Limitations reasons for caution: Since the protein expression levels in the testes were validated, in vitro studies in each testicular cell type (Leydig cells, Sertoli cells, and spermatogonial stem cells) would be required to shed further light on the exact mechanism resulting from BPA exposure. Furthermore, the BPA doses employed in this study significantly exceed the typical human exposure levels in real-life scenarios. Consequently, it is imperative to conduct experiments focusing on the effects of BPA concentrations more in line with daily human exposures to comprehensively assess their impact on testicular toxicity and mitochondrial activity.

Wider implications of the findings: These findings demonstrate that BPA exposure impacts male fertility by disrupting mitochondrial dynamics and activities in the testes and provides a solid foundation for subsequent investigations into the effects on male reproductive function and fertility following BPA exposure, and the underlying mechanisms responsible for these effects.

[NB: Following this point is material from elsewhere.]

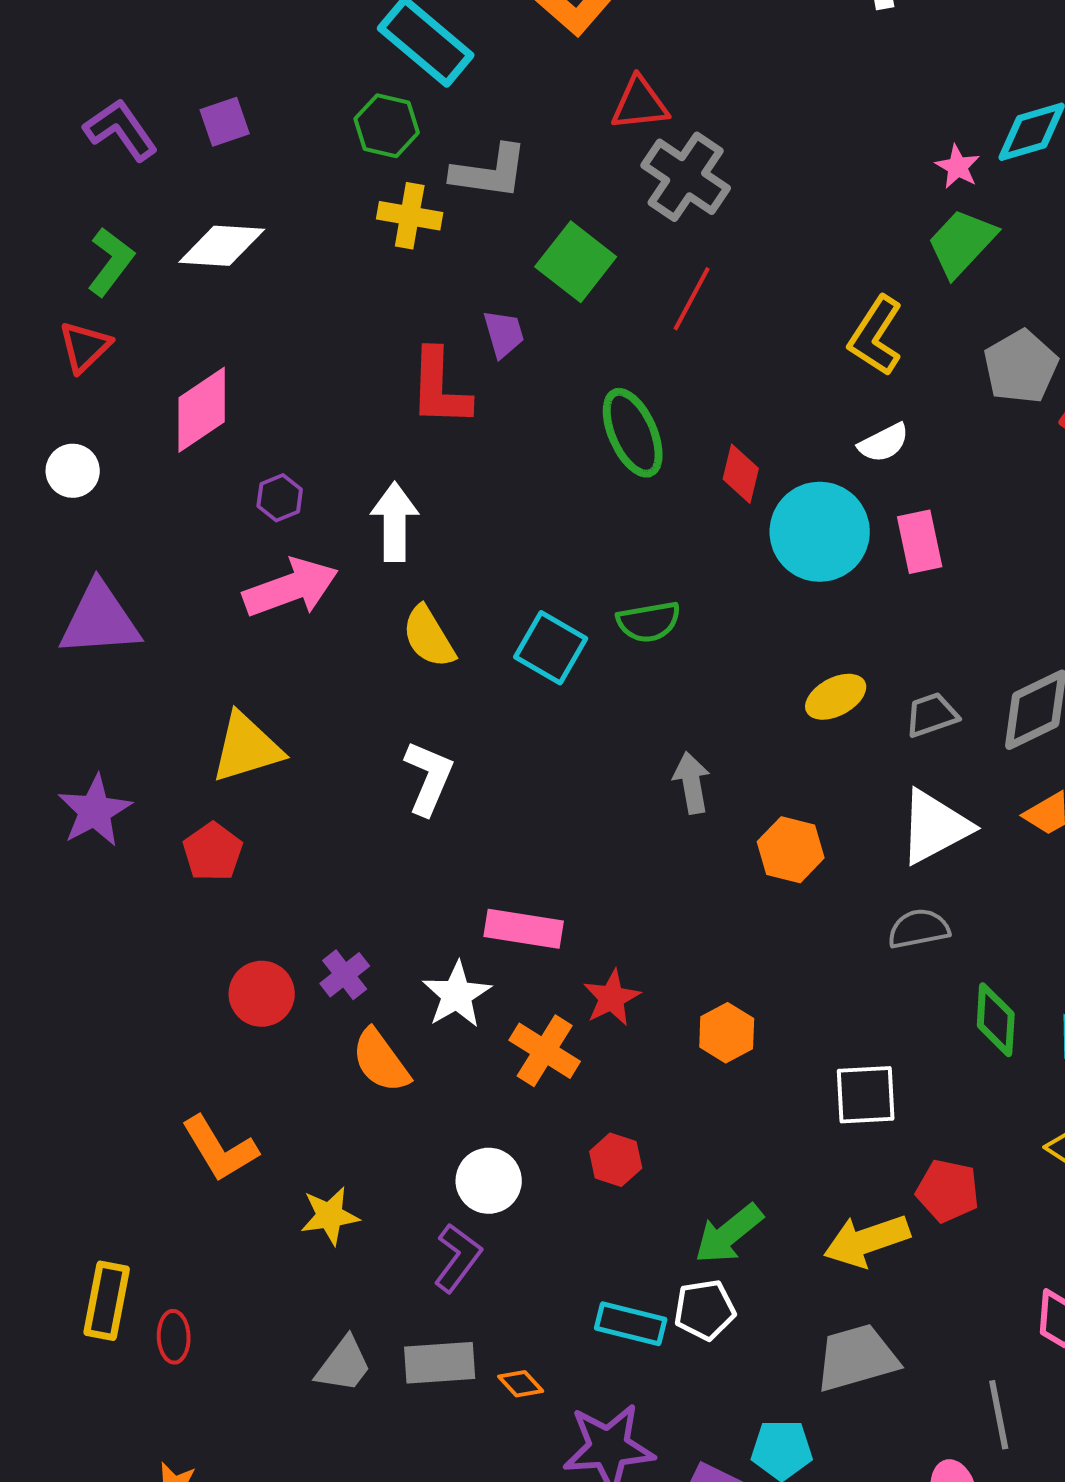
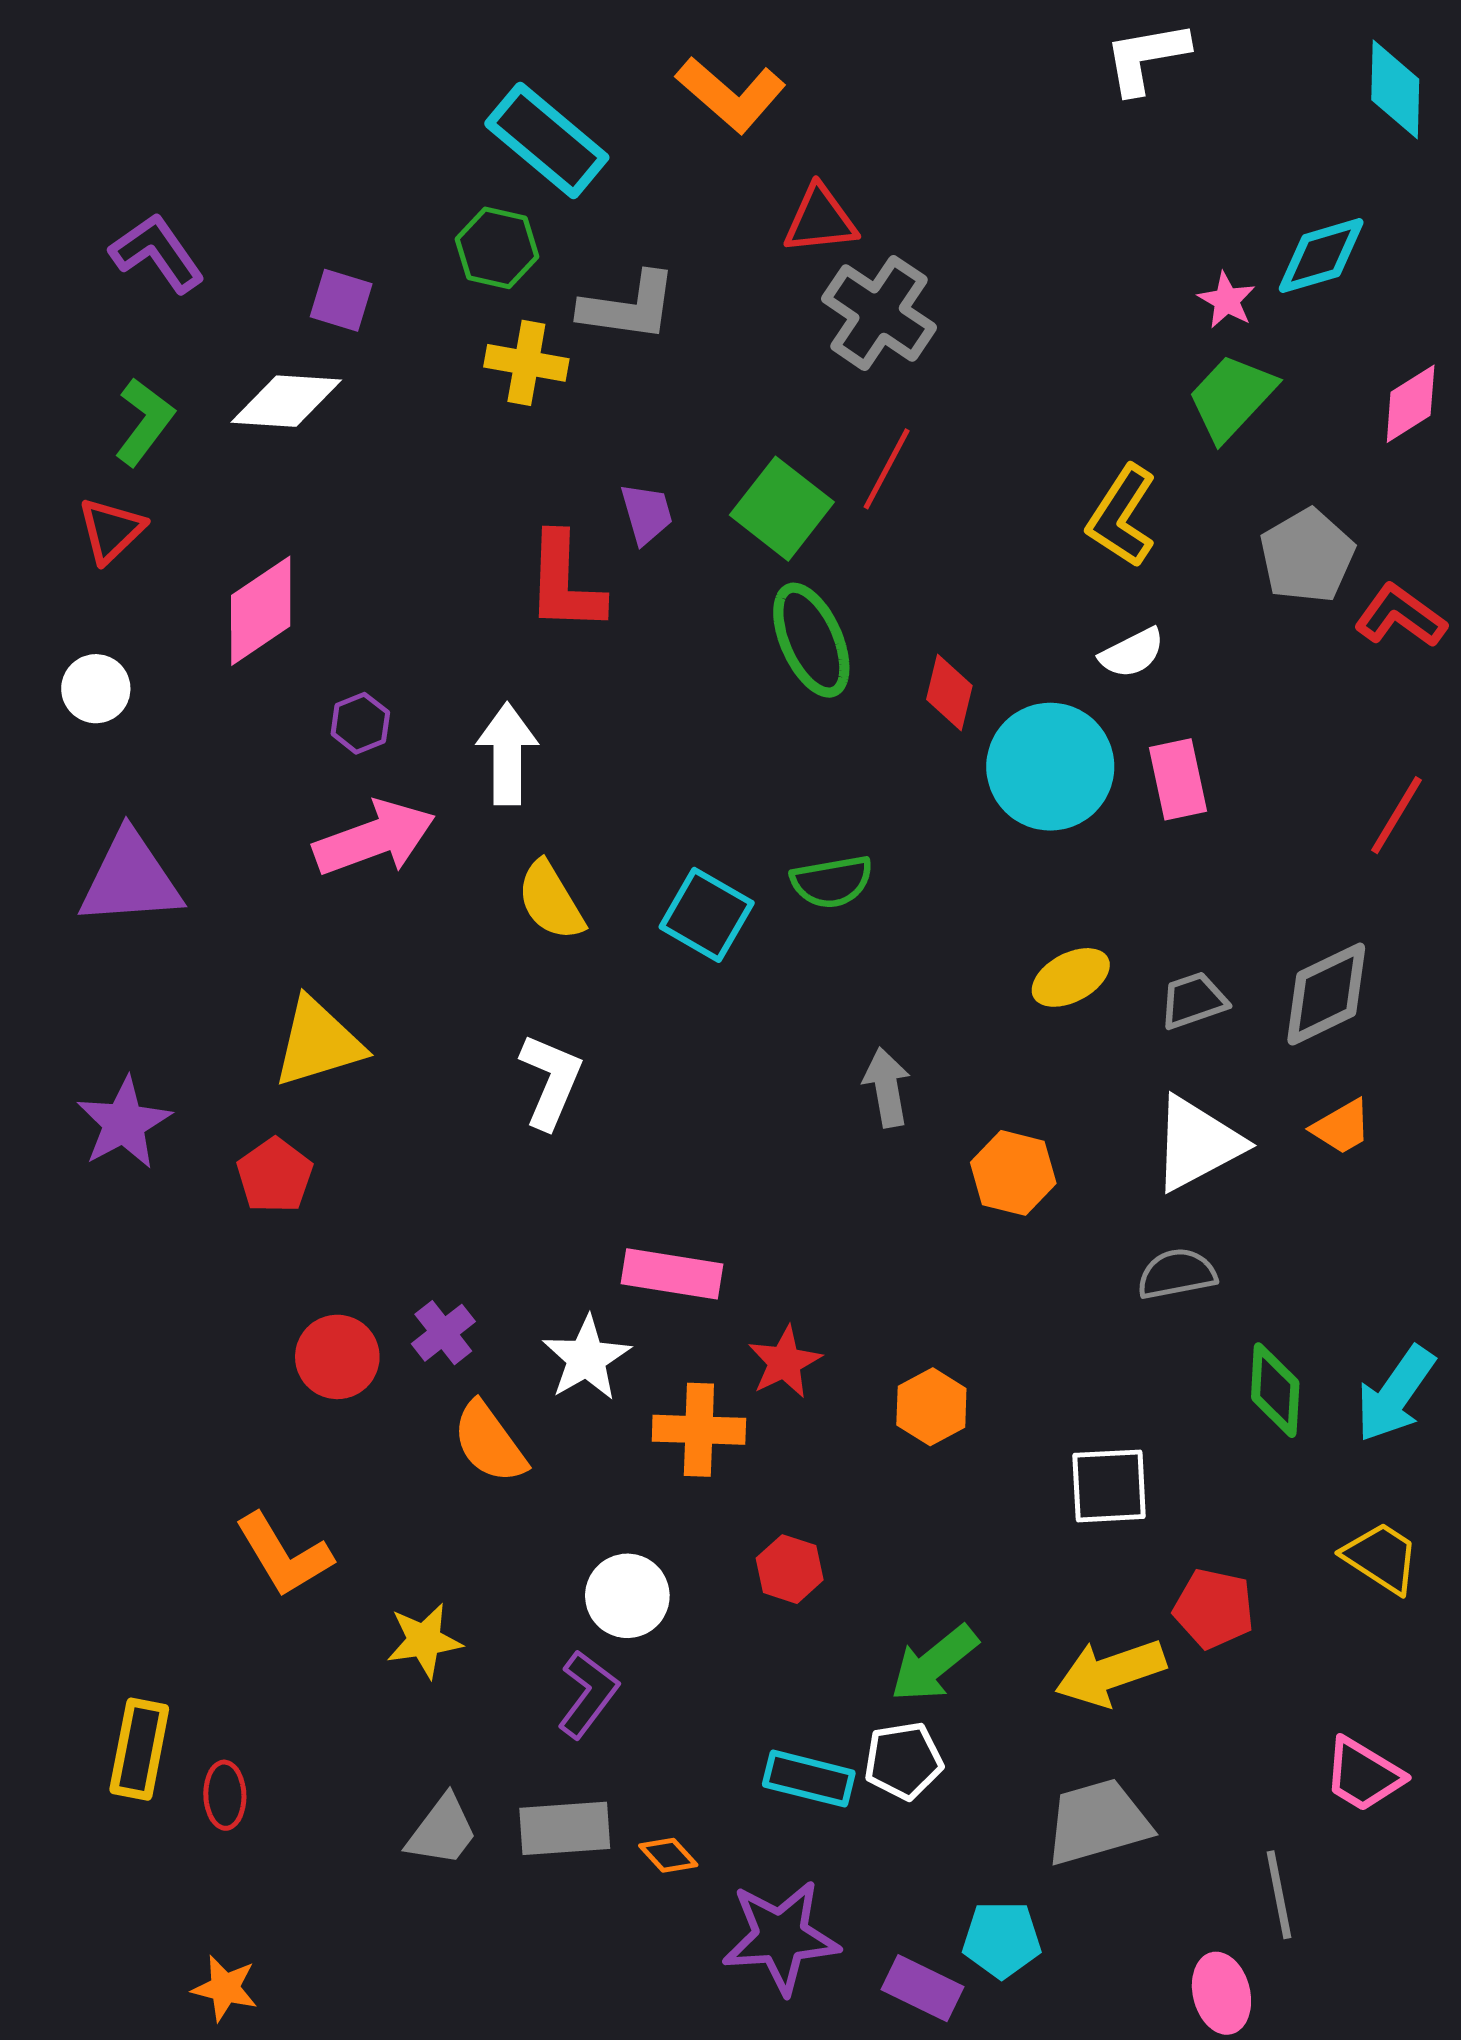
purple square: (225, 122) -> (341, 300), moved, turned 36
green square: (576, 262) -> (782, 509), moved
orange cross: (545, 1051) -> (699, 1430), turned -30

In addition, these findings suggest that the LOAEL concentration of BPA demonstrates exceptional toxicity, especially when considering its specific impact on the testes and its adverse consequences for male fertility by impairing mitochondrial activity. Therefore, it is plausible to suggest that BPA elicits distinct toxicological responses and mechanistic endpoints based on the particular concentration levels for each target organ.

Study funding/competing interests: This work was supported by the Basic Science Research Program through the National Research Foundation of Korea (NRF) funded by the Ministry of Education (NRF-2018R1A6A1A03025159). No competing interests are declared.

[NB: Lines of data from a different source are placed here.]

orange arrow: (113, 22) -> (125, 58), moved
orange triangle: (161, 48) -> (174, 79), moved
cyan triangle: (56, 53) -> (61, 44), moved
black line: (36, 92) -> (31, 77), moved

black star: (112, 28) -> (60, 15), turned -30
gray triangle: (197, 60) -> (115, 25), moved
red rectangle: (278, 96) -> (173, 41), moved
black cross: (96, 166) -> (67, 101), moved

Keywords: Bisphenol-A; endocrine-disrupting chemicals; hormonal imbalance; male fertility; mitochondrial dynamics; testis.

Figure 1.

Effects of Bisphenol-A on signaling and apoptosis-related protein expression levels in testes. (A) Representative Western blot images. (B) Levels of signaling proteins in testes. (C) Representative Western blot images. (D) Levels of apoptosis-related proteins in testes. (E) Schematic of estrogenic signaling and apoptosis regulated by Bisphenol-A. Data are mean of three replicates ± SD. Asterisks denote significant differences between control and treatment groups at P < 0.05 by two-tailed Student's t-test.

Figure 2.

Effects of Bisphenol-A on the electron transport chain and mitochondrial dynamics-related protein expression levels in testes. (A) Levels of mitochondria-related proteins in testes. (B) Representative Western blot images. (C) Schematic of mitochondrial dynamics and electron transport chain regulated by Bisphenol-A. Data are mean of three replicates ± SD. Asterisks denote significant differences between control and treatment groups at P < 0.05 by two-tailed Student's t-test.

Figure 3.

Effects of Bisphenol-A on testes. (A) Changes in hormone levels, testicular weight relative to body weight, and aspects of male fertility. (B) Changes in abnormal testicular morphology and stage VII and VIII seminiferous epithelial cells. (C) Representative images of testicular histology. Data are mean of three replicates ± SD. Asterisks denote significant differences between control and treatment groups at P < 0.05 by two-tailed Student's t-test. Bar = 100 µm.